Start of Block

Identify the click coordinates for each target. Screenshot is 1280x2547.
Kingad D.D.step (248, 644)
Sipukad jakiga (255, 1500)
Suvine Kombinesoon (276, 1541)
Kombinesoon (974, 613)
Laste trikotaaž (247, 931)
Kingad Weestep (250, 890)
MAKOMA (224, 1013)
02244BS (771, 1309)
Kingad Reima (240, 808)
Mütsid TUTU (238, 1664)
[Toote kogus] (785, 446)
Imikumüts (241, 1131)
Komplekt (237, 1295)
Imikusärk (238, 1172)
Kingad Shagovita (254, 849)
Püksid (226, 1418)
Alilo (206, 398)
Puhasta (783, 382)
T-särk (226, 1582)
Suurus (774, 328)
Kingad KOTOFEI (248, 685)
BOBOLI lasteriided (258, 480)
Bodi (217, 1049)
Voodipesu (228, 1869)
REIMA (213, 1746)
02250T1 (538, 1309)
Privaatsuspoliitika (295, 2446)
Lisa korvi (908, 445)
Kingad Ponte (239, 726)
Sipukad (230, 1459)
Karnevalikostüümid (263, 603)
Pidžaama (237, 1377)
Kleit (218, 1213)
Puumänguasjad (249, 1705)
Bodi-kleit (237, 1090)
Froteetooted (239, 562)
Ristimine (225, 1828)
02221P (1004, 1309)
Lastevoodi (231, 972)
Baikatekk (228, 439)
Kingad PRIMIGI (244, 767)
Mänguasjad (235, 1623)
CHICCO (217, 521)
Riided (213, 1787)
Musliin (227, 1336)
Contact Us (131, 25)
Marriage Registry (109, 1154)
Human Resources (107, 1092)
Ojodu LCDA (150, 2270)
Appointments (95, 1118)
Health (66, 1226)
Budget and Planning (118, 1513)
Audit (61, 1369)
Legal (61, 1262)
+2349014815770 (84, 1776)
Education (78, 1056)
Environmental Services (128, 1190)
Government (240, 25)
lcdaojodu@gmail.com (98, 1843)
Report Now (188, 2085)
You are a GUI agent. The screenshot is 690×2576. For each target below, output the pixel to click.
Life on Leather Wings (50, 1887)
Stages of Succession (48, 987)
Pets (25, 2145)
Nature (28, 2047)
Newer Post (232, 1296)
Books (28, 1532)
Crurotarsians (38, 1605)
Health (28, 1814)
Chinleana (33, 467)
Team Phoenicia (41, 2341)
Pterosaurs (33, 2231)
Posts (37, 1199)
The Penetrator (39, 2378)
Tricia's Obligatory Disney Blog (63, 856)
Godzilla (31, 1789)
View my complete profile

End of Block

## Exercise details
Gather each line of the listing that holds the string "click".

## Result
Identify the click coordinates for each target. Screenshot is 1280x2547.
You are a GUI agent. The screenshot is 690×2576. For each target below, output the pixel to click.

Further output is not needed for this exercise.